Fragmentation extended to content providers as well, meaning that each system offered a different (and unstable) menu of games, bulletin boards, databases, and news feeds. As the number of sites and services on Minitel skyrocketed—reaching more than 25,000 by the early 1990s—competition among walled gardens created confusion that drove away would-be users and gave content providers cold feet. The dotcom explosion of the late 1990s revealed a pent-up enthusiasm for online services that went untapped for nearly two decades.

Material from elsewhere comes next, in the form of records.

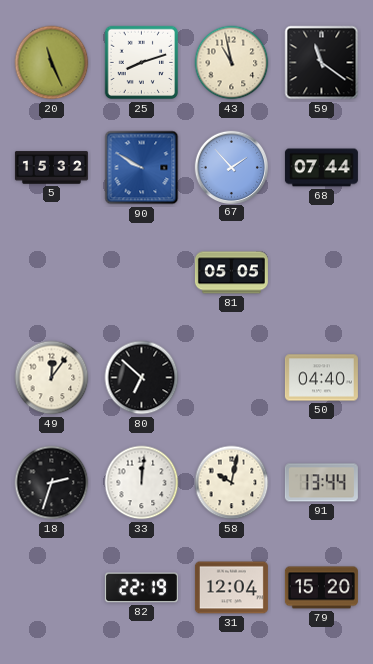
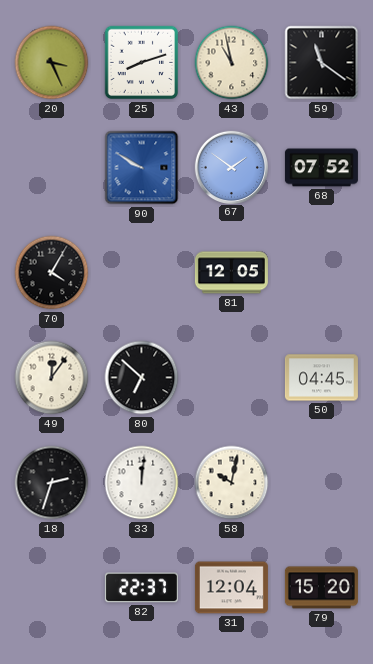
20: 11:26 -> 3:26
5: 15:32 -> none
67: 1:53 -> 1:51
68: 07:44 -> 07:52
70: none -> 4:05
81: 05:05 -> 12:05
50: 04:40 -> 04:45
91: 13:44 -> none
82: 22:19 -> 22:37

Minitel’s standard platform for online services reflected a long tradition of centralization in France—in the design of roadways, provision of media, and structure of the State itself. France Telecom made an end-run around the early adoption problem by giving Minitel terminals away to anyone with a phone line. At a moment when home computers were rare and expensive, anyone in France could pick up an interactive video terminal from the local post office, free of charge. There was no upfront cost to use the system and curiosity-seekers could explore public services such as the electronic phonebook (l’annuire éléctronique) free of charge. With this built-in audience of potential users, entrepreneurs flocked to the system, enthusiastically expanding the French cyberspace. And with every new connection, the State took a small slice of the revenue, resulting in a steady profit for both industry and the government.
Once we start to understand the Minitel as French, can it help us understand US institutions such as the kit computer, the “appliance” computer, the bulletin board system, and so on, as being particularly American?
Tracing the cultural values embedded in Minitel allows us to reflect on the role of technology in moments of social change. On election night in 1981, the victory of socialist candidate François Mitterand was announced on TV using the blocky graphics characteristic of a videotex terminal. In these early years of the Mitterand presidency, Minitel came to symbolize a new, high-tech future for France. Political elites and everyday citizen alike could draw inspiration from the little glowing box.
At the same time, the technical culture of hobby computing offered a different vision of the future. Although the computing hobby was not uniquely American, Silicon Valley remained at the center of microcomputing’s imagined geography. Kit building, made-to-order peripherals, and hackable software created a bridge between the computing industry—then dominated by time-sharing, data processing, and other Big Iron—and the rich tradition of technical hobbies such as model rocketry, audiophilia, and amateur radio. Computing seemed poised to reinvigorate American ingenuity and self-reliance; the PC as a 21st century Winchester.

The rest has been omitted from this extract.